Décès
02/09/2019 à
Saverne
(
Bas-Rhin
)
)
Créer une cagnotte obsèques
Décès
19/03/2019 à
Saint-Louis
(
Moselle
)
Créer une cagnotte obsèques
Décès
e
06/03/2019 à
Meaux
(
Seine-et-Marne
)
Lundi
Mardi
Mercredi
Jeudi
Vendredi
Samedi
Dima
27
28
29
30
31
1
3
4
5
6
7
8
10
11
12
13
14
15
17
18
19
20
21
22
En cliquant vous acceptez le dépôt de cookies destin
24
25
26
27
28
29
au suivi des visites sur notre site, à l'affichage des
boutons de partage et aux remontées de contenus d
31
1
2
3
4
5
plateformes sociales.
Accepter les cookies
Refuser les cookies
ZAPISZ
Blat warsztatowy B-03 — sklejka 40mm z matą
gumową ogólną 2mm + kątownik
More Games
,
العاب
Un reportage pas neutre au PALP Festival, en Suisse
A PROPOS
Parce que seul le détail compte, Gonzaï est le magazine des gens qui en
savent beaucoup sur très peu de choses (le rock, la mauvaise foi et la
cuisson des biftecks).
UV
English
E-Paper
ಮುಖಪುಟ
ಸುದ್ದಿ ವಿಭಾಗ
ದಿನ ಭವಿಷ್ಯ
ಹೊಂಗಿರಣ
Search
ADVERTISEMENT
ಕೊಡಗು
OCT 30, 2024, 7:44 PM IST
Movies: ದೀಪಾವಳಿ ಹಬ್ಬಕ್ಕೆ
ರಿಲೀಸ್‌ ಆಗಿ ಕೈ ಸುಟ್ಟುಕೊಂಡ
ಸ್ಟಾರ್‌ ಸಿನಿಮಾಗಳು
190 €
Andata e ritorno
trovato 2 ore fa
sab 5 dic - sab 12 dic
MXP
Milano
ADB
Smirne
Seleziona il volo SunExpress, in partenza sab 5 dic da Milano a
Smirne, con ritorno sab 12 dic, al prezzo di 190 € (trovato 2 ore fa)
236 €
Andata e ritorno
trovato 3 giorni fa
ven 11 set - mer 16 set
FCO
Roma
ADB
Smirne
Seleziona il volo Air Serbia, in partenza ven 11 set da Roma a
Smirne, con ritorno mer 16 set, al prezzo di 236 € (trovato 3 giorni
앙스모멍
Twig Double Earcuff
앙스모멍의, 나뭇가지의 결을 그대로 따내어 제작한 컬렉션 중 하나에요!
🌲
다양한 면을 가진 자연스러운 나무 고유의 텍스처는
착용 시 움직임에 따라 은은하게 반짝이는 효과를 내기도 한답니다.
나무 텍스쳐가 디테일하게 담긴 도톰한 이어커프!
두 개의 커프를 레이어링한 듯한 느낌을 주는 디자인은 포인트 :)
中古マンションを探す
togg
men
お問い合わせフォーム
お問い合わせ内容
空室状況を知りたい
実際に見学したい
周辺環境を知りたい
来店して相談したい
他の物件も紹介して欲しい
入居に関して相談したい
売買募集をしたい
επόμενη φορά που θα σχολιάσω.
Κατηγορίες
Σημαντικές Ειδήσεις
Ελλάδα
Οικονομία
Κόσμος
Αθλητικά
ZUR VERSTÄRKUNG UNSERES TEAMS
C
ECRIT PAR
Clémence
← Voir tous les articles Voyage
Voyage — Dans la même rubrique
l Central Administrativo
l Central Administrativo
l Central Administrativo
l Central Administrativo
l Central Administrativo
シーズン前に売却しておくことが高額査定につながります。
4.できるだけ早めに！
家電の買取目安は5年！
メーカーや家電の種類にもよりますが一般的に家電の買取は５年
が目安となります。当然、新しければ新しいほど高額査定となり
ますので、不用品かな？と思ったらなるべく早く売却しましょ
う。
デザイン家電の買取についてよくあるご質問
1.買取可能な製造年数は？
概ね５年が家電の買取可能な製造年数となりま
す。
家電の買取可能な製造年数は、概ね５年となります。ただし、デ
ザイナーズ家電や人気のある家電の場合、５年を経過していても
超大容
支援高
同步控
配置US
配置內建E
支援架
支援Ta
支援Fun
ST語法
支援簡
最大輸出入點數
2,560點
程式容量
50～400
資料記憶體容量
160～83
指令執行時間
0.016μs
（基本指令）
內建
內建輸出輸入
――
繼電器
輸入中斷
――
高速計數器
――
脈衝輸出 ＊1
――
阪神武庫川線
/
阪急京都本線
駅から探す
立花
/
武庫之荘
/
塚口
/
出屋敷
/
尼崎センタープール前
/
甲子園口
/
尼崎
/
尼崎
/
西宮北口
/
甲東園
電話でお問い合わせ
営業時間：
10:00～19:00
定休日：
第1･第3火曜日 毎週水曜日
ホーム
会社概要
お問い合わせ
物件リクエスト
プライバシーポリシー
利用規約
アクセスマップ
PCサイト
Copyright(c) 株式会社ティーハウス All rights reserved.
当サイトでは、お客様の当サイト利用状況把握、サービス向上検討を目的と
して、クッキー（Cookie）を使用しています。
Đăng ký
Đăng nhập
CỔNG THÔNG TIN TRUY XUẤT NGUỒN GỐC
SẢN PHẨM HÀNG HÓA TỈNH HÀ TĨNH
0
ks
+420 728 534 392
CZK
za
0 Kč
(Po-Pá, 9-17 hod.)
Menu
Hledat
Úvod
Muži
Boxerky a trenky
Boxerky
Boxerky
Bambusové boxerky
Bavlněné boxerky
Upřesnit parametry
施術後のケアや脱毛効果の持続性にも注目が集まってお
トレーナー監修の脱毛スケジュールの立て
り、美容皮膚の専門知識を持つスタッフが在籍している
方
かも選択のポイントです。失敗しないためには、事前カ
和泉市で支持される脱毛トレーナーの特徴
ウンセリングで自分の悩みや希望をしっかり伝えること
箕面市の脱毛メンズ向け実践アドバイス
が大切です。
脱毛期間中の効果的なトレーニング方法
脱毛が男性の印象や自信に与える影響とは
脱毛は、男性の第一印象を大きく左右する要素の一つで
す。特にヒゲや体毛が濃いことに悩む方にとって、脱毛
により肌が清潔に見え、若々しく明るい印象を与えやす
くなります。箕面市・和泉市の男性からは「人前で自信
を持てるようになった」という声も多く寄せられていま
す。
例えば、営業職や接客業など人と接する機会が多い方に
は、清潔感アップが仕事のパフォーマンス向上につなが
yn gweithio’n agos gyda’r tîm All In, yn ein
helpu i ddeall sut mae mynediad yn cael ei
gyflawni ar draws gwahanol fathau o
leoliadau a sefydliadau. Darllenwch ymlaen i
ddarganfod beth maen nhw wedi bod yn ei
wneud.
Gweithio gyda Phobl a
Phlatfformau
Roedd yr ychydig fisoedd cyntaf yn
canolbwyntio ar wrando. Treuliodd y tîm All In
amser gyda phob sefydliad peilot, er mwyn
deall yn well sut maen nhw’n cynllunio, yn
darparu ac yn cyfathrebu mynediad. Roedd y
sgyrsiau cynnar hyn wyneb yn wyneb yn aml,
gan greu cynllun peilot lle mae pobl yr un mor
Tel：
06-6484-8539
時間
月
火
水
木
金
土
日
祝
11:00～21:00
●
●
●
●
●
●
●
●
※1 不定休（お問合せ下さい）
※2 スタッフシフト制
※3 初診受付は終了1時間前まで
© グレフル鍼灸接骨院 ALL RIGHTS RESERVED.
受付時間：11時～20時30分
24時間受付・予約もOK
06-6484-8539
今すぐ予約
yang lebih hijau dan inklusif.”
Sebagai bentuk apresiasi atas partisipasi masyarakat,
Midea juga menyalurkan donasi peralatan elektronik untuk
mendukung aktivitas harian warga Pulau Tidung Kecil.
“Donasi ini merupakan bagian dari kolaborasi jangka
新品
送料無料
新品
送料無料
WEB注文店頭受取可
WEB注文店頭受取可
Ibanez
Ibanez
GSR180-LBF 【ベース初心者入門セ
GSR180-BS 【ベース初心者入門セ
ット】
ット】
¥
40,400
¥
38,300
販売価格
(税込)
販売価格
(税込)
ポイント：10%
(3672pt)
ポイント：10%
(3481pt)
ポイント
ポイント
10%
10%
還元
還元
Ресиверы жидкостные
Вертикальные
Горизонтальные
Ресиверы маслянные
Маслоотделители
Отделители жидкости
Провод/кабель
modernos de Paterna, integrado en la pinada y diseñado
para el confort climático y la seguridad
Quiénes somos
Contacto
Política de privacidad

----

__About this task__.
Please provide nothing but the number of lines in the records that hold the string "Seleziona".

__Answer box__.
2